• **Your objective**
Retype the data below, every word of it, exactly.
*** Records to process
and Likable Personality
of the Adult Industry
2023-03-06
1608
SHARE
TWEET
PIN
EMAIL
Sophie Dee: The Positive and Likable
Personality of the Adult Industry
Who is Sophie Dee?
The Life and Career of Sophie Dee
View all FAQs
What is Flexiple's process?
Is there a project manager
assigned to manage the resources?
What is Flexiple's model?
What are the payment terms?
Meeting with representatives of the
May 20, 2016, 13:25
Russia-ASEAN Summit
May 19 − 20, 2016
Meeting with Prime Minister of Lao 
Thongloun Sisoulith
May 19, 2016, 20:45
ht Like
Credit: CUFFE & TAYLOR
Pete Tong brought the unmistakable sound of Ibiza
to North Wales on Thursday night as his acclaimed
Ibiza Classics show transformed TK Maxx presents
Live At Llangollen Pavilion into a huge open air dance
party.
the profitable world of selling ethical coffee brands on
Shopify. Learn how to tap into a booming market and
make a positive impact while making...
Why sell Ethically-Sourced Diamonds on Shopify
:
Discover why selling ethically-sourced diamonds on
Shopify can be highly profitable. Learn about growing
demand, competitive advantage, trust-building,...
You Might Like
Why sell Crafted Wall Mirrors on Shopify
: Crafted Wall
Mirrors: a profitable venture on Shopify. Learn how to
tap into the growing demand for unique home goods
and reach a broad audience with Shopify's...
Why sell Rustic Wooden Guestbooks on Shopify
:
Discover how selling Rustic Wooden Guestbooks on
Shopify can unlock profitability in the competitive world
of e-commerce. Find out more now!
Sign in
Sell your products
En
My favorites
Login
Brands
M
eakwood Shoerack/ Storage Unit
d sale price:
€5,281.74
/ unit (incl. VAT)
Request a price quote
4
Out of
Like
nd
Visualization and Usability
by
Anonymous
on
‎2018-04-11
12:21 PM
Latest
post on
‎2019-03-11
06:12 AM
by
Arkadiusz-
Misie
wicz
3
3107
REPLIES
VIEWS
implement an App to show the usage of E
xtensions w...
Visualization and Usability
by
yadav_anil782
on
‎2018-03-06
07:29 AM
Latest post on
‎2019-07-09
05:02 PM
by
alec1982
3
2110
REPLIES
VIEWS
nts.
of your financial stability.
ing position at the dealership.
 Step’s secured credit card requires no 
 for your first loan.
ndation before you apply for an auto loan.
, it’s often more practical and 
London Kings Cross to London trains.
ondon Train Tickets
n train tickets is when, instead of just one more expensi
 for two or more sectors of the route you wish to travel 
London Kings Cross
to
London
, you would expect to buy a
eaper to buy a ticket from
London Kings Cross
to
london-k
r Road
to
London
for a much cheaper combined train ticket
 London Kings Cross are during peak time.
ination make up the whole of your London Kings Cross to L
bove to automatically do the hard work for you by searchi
******
• **Your response**
and Likable Personality
of the Adult Industry
2023-03-06
1608
SHARE
TWEET
PIN
EMAIL
Sophie Dee: The Positive and Likable
Personality of the Adult Industry
Who is Sophie Dee?
The Life and Career of Sophie Dee
View all FAQs
What is Flexiple's process?
Is there a project manager
assigned to manage the resources?
What is Flexiple's model?
What are the payment terms?
Meeting with representatives of the
May 20, 2016, 13:25
Russia-ASEAN Summit
May 19 − 20, 2016
Meeting with Prime Minister of Lao 
Thongloun Sisoulith
May 19, 2016, 20:45
ht Like
Credit: CUFFE & TAYLOR
Pete Tong brought the unmistakable sound of Ibiza
to North Wales on Thursday night as his acclaimed
Ibiza Classics show transformed TK Maxx presents
Live At Llangollen Pavilion into a huge open air dance
party.
the profitable world of selling ethical coffee brands on
Shopify. Learn how to tap into a booming market and
make a positive impact while making...
Why sell Ethically-Sourced Diamonds on Shopify
:
Discover why selling ethically-sourced diamonds on
Shopify can be highly profitable. Learn about growing
demand, competitive advantage, trust-building,...
You Might Like
Why sell Crafted Wall Mirrors on Shopify
: Crafted Wall
Mirrors: a profitable venture on Shopify. Learn how to
tap into the growing demand for unique home goods
and reach a broad audience with Shopify's...
Why sell Rustic Wooden Guestbooks on Shopify
:
Discover how selling Rustic Wooden Guestbooks on
Shopify can unlock profitability in the competitive world
of e-commerce. Find out more now!
Sign in
Sell your products
En
My favorites
Login
Brands
M
eakwood Shoerack/ Storage Unit
d sale price:
€5,281.74
/ unit (incl. VAT)
Request a price quote
4
Out of
Like
nd
Visualization and Usability
by
Anonymous
on
‎2018-04-11
12:21 PM
Latest
post on
‎2019-03-11
06:12 AM
by
Arkadiusz-
Misie
wicz
3
3107
REPLIES
VIEWS
implement an App to show the usage of E
xtensions w...
Visualization and Usability
by
yadav_anil782
on
‎2018-03-06
07:29 AM
Latest post on
‎2019-07-09
05:02 PM
by
alec1982
3
2110
REPLIES
VIEWS
nts.
of your financial stability.
ing position at the dealership.
 Step’s secured credit card requires no 
 for your first loan.
ndation before you apply for an auto loan.
, it’s often more practical and 
London Kings Cross to London trains.
ondon Train Tickets
n train tickets is when, instead of just one more expensi
 for two or more sectors of the route you wish to travel 
London Kings Cross
to
London
, you would expect to buy a
eaper to buy a ticket from
London Kings Cross
to
london-k
r Road
to
London
for a much cheaper combined train ticket
 London Kings Cross are during peak time.
ination make up the whole of your London Kings Cross to L
bove to automatically do the hard work for you by searchi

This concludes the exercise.